Uma característica das grandes metrópóles da América Latina é a presença, na periferia, de uma grande quantidade de favelas. Nelas, as habitações são humildes, sem quintal ou jardim que as separe e, ao invés de um telhado, uma lage de cimento. Além de servir de cobertura e futuro suporte para um sobradinho, esse artifício da construção civil tem outras utilidades - serve como quintal para estender roupa, área de lazer e confraternização, onde são realizadas festas, churrascos e onde também, as mocinhas ganham uma cor nos finais de semana ensolarados. Tanto assim que, segundo lenda que circula nessas cidades, existe um tal de concurso da Garota da Lage, criado para escolher a garota da periferia com o bronzeado mais bonito. Todo o mundo já ouviu falar disso, contudo, ninguém sabe quem o patrocina e em que canal de tevê se pode vê-lo.

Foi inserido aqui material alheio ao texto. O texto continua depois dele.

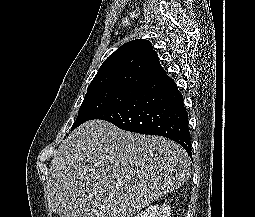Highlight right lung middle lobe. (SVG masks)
<instances>
[{"label": "right lung middle lobe", "mask_w": 255, "mask_h": 217, "mask_svg": "<svg viewBox=\"0 0 255 217\" xmlns=\"http://www.w3.org/2000/svg\"><path fill=\"white\" fill-rule=\"evenodd\" d=\"M144 89L145 86L140 85H110L88 90L72 130L95 116L122 105Z\"/></svg>", "instance_id": "right-lung-middle-lobe-1"}]
</instances>
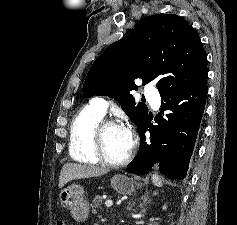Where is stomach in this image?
<instances>
[{
    "mask_svg": "<svg viewBox=\"0 0 237 225\" xmlns=\"http://www.w3.org/2000/svg\"><path fill=\"white\" fill-rule=\"evenodd\" d=\"M111 186L119 194H131L137 182L125 175H115L111 179ZM59 200L63 207L70 210V214L76 220H84L88 216L89 203L86 200L84 189L79 184H72L60 191Z\"/></svg>",
    "mask_w": 237,
    "mask_h": 225,
    "instance_id": "0dacf381",
    "label": "stomach"
}]
</instances>
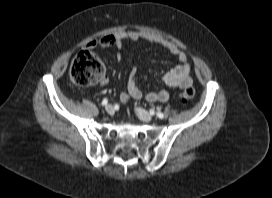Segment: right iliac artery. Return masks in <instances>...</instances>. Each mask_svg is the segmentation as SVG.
Masks as SVG:
<instances>
[{"instance_id":"right-iliac-artery-1","label":"right iliac artery","mask_w":272,"mask_h":198,"mask_svg":"<svg viewBox=\"0 0 272 198\" xmlns=\"http://www.w3.org/2000/svg\"><path fill=\"white\" fill-rule=\"evenodd\" d=\"M107 103H108V100H107L106 98L102 100V105H103V106H104V105H107Z\"/></svg>"}]
</instances>
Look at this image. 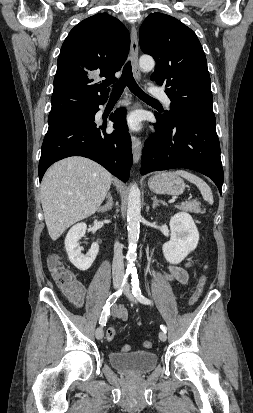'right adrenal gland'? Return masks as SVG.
<instances>
[{
    "instance_id": "right-adrenal-gland-1",
    "label": "right adrenal gland",
    "mask_w": 253,
    "mask_h": 413,
    "mask_svg": "<svg viewBox=\"0 0 253 413\" xmlns=\"http://www.w3.org/2000/svg\"><path fill=\"white\" fill-rule=\"evenodd\" d=\"M107 199H108L107 203H106L104 206L100 207V208L98 209V212L105 213V212H107V211H109V210L112 209L113 199H112V196H111L110 193H108Z\"/></svg>"
}]
</instances>
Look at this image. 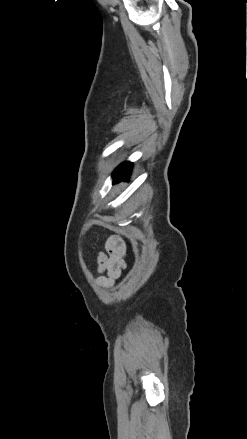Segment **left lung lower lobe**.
<instances>
[{"instance_id":"obj_1","label":"left lung lower lobe","mask_w":247,"mask_h":439,"mask_svg":"<svg viewBox=\"0 0 247 439\" xmlns=\"http://www.w3.org/2000/svg\"><path fill=\"white\" fill-rule=\"evenodd\" d=\"M130 167H131V163H127L124 169L115 170L113 173L114 183L127 179Z\"/></svg>"}]
</instances>
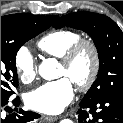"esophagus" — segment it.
Returning <instances> with one entry per match:
<instances>
[{
  "mask_svg": "<svg viewBox=\"0 0 123 123\" xmlns=\"http://www.w3.org/2000/svg\"><path fill=\"white\" fill-rule=\"evenodd\" d=\"M43 118L49 122H54L59 119V117H57V116H48V115H44Z\"/></svg>",
  "mask_w": 123,
  "mask_h": 123,
  "instance_id": "1",
  "label": "esophagus"
}]
</instances>
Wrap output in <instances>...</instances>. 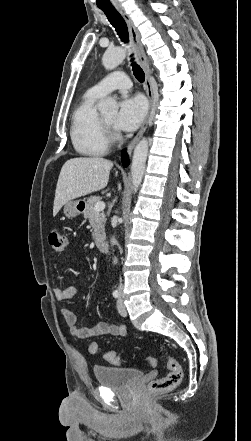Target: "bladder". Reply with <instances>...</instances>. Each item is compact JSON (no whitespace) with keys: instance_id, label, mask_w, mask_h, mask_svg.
I'll use <instances>...</instances> for the list:
<instances>
[{"instance_id":"obj_1","label":"bladder","mask_w":251,"mask_h":441,"mask_svg":"<svg viewBox=\"0 0 251 441\" xmlns=\"http://www.w3.org/2000/svg\"><path fill=\"white\" fill-rule=\"evenodd\" d=\"M93 373L100 385L114 389H127L144 375L139 369L109 366H95Z\"/></svg>"}]
</instances>
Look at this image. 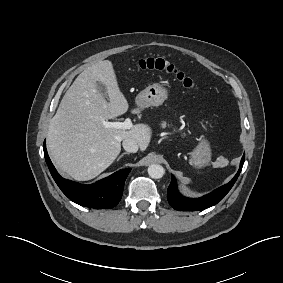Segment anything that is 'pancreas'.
Here are the masks:
<instances>
[{
    "mask_svg": "<svg viewBox=\"0 0 283 283\" xmlns=\"http://www.w3.org/2000/svg\"><path fill=\"white\" fill-rule=\"evenodd\" d=\"M167 125H168V124H167L165 121H163L162 124H161V127H162V128H165ZM168 126H169V125H168Z\"/></svg>",
    "mask_w": 283,
    "mask_h": 283,
    "instance_id": "obj_1",
    "label": "pancreas"
}]
</instances>
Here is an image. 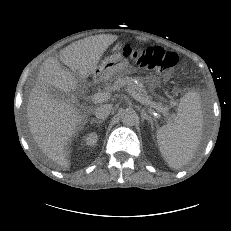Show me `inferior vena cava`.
Here are the masks:
<instances>
[{
    "instance_id": "obj_1",
    "label": "inferior vena cava",
    "mask_w": 231,
    "mask_h": 231,
    "mask_svg": "<svg viewBox=\"0 0 231 231\" xmlns=\"http://www.w3.org/2000/svg\"><path fill=\"white\" fill-rule=\"evenodd\" d=\"M112 105L111 104H103L97 107L94 111L96 118L98 119H106L111 113Z\"/></svg>"
}]
</instances>
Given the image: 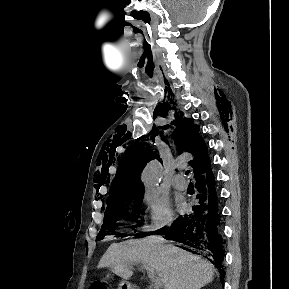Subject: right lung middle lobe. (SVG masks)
Masks as SVG:
<instances>
[{
	"instance_id": "1",
	"label": "right lung middle lobe",
	"mask_w": 289,
	"mask_h": 289,
	"mask_svg": "<svg viewBox=\"0 0 289 289\" xmlns=\"http://www.w3.org/2000/svg\"><path fill=\"white\" fill-rule=\"evenodd\" d=\"M144 194H136L122 201L110 204L104 214V223L97 236L99 239L106 230L112 231L118 218L137 222L138 217L133 213H139Z\"/></svg>"
}]
</instances>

Pois bem - no dia 29 de dezembro, estava lendo o jornal, quando deparei com a notícia de que Azelina Viana da Silva, uma merendeira aposentada, de 76 anos, moradora da favela do Morro do Pavão-Pavãozinho, estava organizando o Primeiro Reveillon na Lage. Segundo a reportagem, essa senhora, moradora do local há 76 anos, tem uma vista priveligiada da Praia de Copacabana, desde que se suba na lage de seu barraco. Ao longo dos anos, sempre convidava parentes e amigos para apreciarem a queima de fogos na passagem do ano, reunindo todos na lage de sua residência. Após a queima dos fogos, todos ficavam por ali mesmo, bebendo, comendo alguma coisa, comemorando a passagem do ano.
Acontece que dona Azelina teve um estalo e além dos parentes e amigos, decidiu convidar turistas para ver a queima de fogos, organizando assim o primeiro reveillon na lage. Devidamente assessorada por agência de turismo,ela investiu num segmento do mercado que é abundante nessa época do ano, no Rio de Janeiro - o do turista que não tem onde passar o reveillon. Cada um pagará a quantia de 250 reais,mais ou menos 110 euros, com direito a salgadinhos, espumante e caipirinha. A idéia empolgou a todos e já se fala na construção de cerca de 40 lages para o reveillon deste ano. É isso ai, dona Azelina - força no salgadinho. Quem sabe, daqui alguns anos, a senhora poderá comprar uma casa no asfalto, com o dinheiro arrecadado com mais essa modalidade de investimento.
Só pra terminar - na tarde do dia 31, estava eu na Avenida Ipiranga, vendo os participantes da Corrida de São Silvestre, quando encontrei Naja Maria. Até aquele instante, não sabia que ela se interessava por essa modalidade de esporte. Contei o fato para ela, que mora numa cobertura chiquérrima de Higienópolis, herança dos tempos dos barões do café. Ela refletiu um pouco e disse que vai também alugar a cobertura de seu apartamento, não para queima de fogos de reveillon. Acompanhando a tendência da época, ela pretende alugar sua cobertura, para pessoas depressivas, com tendências suicidas. Além do aluguel do local, o serviço incluiria, entre outros: comidas e bebidas para até 5 acompanhantes, serviços religiosos, serviços de digitação para aqueles que quiserem deixar uma cartinha de despedida, etc. Fico por aqui, pois, se transformar em letras tudo o que Naja Maria disse , tenho certeza de que meu próximo reveillon será embaixo de alguma coisa que nada tem a ver com lage.